Excipients for Hard-shell Capsules: Why Cellulose is Not Enough

Hudson Polonini, BPharm MSc PhD
January 3, 2023

Excipients are essential ingredients for a solid oral dosage form’s good performance, ensuring correct bioavailability, solubility, stability and dose accuracy. Therefore, choosing the right excipient is paramount for the adequate clinical performance of a robust dosage form. This choice needs to be based on technical parameters of both the active pharmaceutical ingredient (API) and the functionality of the dosage form itself – therefore science needs to be on the backbone of such process.

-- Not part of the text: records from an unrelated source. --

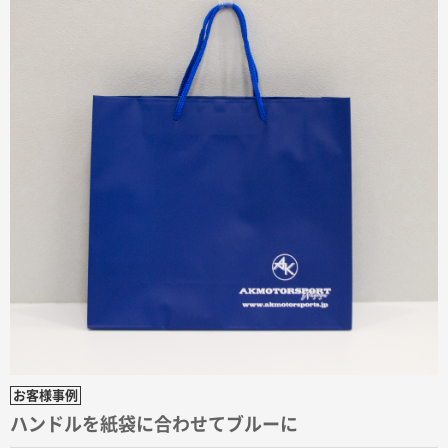
印刷範囲が広かったから、取扱商品
新潟県R社様
ワンポイントポリ袋 A4サイズ
1000枚
2026年01月16日 10:53
納期が比較的短く、ロット数が豊富に選べて価格が安
かったため
山口県P社様
【トートバッグ・エコバッグ】特別ご注文ページ
③
1枚
2026年01月09日 13:48
希望の商品の取り扱いがあったので
大阪府のお客様
厚手コットンマチ付トートL ナチュラル(A4対応)
お客様事例
200枚
2025年12月25日 13:33
ハンドルを紙袋に合わせてブルーに
いつもきちんとしてる。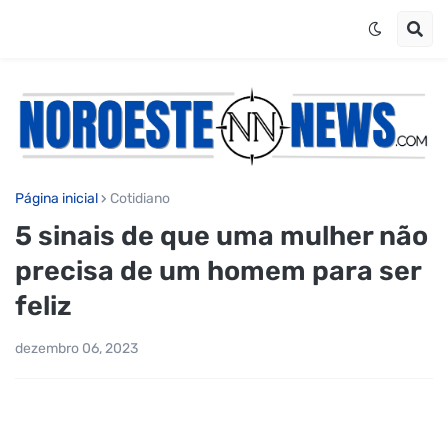
Página inicial
Cotidiano
5 sinais de que uma mulher não
precisa de um homem para ser
feliz
dezembro 06, 2023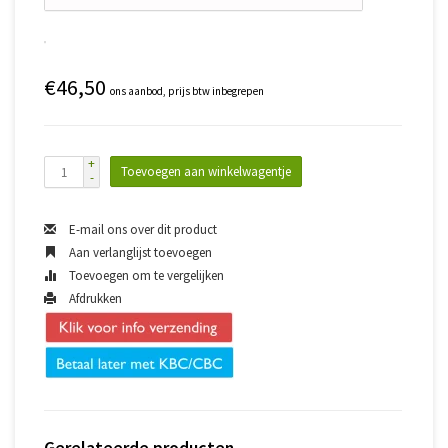
€46,50
ons aanbod, prijs btw inbegrepen
+
Toevoegen aan winkelwagentje
-
E-mail ons over dit product
Aan verlanglijst toevoegen
Toevoegen om te vergelijken
Afdrukken
Gerelateerde producten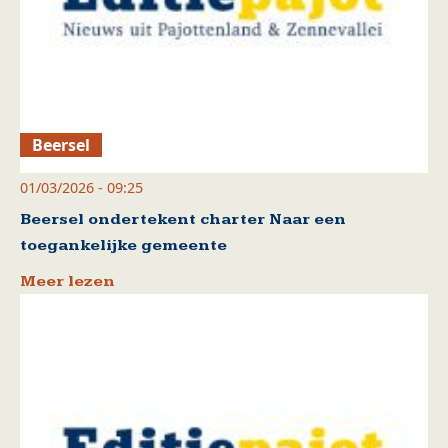
Beersel
01/03/2026 - 09:25
Beersel ondertekent charter Naar een
toegankelijke gemeente
Meer lezen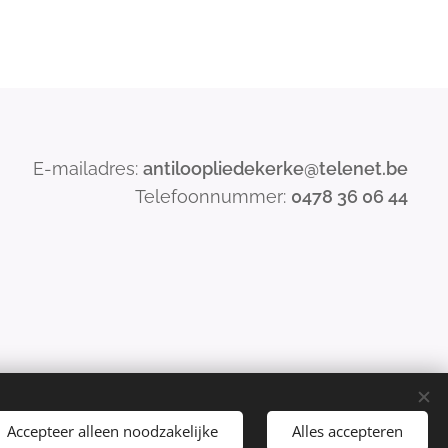
E-mailadres:
antiloopliedekerke@telenet.be
Telefoonnummer:
0478 36 06 44
Accepteer alleen noodzakelijke
Alles accepteren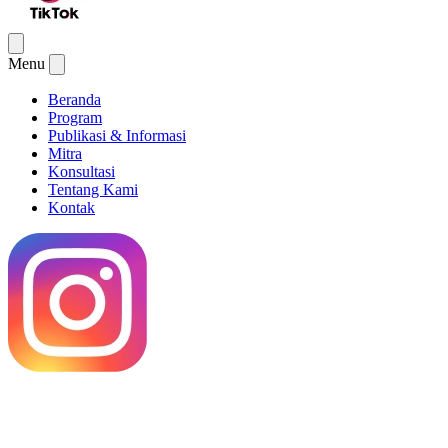
Menu
Beranda
Program
Publikasi & Informasi
Mitra
Konsultasi
Tentang Kami
Kontak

As an example of the importance of the excipient’s role on the dosage form performance, we can consider the case of an intoxication that occurred in Australia in the late 1960s: epileptic patients who were taking phenytoin capsules experienced intoxications due to the replacement of the diluent. Calcium sulphate was changed to lactose, and this led to an increase of the mean serum concentration of phenytoin (a narrow therapeutic index drug) resulting in toxicity due to increased exposure. This difference was suspected to be the result of calcium sulphate converting some of the phenytoin into an unabsorbable or poorly absorbed form of the drug, an effect that did not occur with the lactose excipient. This example demonstrates that properties such as bioavailability and stability of the dosage form may be dependent on the use of the right excipient.

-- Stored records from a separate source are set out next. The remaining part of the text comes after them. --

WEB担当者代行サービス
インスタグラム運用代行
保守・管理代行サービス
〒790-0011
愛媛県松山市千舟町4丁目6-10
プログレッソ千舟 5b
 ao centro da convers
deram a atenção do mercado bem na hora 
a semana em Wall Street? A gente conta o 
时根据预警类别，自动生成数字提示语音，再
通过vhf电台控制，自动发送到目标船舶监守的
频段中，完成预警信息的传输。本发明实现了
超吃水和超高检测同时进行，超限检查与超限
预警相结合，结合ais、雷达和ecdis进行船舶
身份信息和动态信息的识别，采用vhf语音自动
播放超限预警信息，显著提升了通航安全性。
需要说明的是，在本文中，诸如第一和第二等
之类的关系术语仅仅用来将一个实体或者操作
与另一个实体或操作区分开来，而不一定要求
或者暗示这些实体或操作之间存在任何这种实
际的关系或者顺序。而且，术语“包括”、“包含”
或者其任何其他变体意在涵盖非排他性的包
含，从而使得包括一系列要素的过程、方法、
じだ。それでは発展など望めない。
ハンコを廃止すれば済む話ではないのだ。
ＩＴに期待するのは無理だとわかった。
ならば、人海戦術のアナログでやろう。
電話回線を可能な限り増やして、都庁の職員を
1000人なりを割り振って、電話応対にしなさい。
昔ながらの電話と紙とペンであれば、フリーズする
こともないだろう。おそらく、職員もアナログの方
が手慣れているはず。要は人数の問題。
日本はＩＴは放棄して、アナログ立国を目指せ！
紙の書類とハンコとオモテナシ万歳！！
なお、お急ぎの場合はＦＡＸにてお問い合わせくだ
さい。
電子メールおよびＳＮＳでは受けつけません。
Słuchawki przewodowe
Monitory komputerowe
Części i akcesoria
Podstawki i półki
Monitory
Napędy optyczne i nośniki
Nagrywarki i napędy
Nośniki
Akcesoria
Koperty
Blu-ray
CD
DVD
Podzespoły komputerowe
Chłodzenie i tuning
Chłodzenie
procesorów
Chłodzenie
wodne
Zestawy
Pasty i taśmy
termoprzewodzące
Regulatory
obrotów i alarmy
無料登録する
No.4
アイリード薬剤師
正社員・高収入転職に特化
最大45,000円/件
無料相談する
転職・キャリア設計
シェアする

Another important factor when discussing excipients is the pharmaceutical handling of the powders during hard-shell capsules preparation, i.e., the excipients play roles both on clinical performance and on pharmaceutical technology. One can say that the main factors influencing the properties of powders and the consequent filling of hard-shell capsules are powder flow, tapped powder density (maximum density without applying a major compressive force), powder compressibility, powder adhesiveness, and cohesiveness. The free flow of a powder is the most important factor for the uniform filling of capsules, and it directly influences the quality of the product, for example, in weight and content uniformity. To obtain a good flow powder formulation, a free-flow diluent and a glidant are typically used.

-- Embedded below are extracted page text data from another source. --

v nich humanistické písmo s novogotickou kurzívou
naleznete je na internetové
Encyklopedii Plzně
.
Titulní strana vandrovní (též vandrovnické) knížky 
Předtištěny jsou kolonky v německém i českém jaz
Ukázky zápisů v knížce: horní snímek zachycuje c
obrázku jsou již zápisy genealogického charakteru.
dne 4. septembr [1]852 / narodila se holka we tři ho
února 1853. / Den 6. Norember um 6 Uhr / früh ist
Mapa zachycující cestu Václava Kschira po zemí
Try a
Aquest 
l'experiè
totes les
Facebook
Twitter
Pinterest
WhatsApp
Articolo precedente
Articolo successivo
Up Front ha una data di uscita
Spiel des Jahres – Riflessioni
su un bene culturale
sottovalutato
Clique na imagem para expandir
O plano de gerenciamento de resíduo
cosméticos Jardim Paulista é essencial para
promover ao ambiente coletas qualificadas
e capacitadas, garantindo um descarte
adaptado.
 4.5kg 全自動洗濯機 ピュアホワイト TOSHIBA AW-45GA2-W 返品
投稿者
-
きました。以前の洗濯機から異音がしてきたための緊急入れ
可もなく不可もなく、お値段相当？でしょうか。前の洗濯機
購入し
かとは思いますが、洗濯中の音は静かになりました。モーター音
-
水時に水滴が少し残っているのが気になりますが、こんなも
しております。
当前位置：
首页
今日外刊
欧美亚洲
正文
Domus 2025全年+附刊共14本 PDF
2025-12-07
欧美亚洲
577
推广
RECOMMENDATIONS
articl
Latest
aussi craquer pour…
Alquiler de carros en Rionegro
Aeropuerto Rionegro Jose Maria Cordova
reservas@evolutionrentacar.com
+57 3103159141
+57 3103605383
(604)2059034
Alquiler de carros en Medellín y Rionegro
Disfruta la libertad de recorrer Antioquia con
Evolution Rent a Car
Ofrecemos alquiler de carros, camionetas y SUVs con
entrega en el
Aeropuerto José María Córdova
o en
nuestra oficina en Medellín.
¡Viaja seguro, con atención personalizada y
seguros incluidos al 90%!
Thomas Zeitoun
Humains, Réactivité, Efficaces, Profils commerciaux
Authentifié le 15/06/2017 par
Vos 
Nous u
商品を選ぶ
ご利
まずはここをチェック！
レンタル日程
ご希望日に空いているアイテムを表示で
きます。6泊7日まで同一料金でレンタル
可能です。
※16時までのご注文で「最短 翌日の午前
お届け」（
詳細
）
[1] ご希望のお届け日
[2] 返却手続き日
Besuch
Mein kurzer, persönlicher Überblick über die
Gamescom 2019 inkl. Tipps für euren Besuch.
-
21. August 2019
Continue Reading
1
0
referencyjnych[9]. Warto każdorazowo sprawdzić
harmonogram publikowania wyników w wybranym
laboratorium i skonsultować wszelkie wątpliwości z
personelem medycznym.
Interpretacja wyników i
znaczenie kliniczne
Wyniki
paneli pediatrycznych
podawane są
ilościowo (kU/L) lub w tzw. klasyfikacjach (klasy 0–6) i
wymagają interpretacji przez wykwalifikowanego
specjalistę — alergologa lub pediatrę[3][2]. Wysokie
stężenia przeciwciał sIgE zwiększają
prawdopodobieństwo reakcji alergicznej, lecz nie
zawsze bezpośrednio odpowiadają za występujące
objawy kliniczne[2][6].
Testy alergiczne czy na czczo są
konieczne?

Cellulose derivates such as microcrystalline cellulose are some of the most commonly used excipients worldwide. In fact, cellulose has been used as a pharmaceutical excipient since the 1950s. It is a fine powder that can be used as a diluent and a disintegrant. However, it has poor flow properties. In an attempt to improve the characteristics of cellulose, several modifications have been made. Among them is one that led to microcrystalline cellulose (MCC), in which part of the α-cellulose undergoes depolymerization by acid hydrolysis to remove the amorphous cellulose fractions, producing microcrystallized particles. To achieve a deformable powder, cellulose is washed, disintegrated into small fragments, and then submitted to a spray-drying process.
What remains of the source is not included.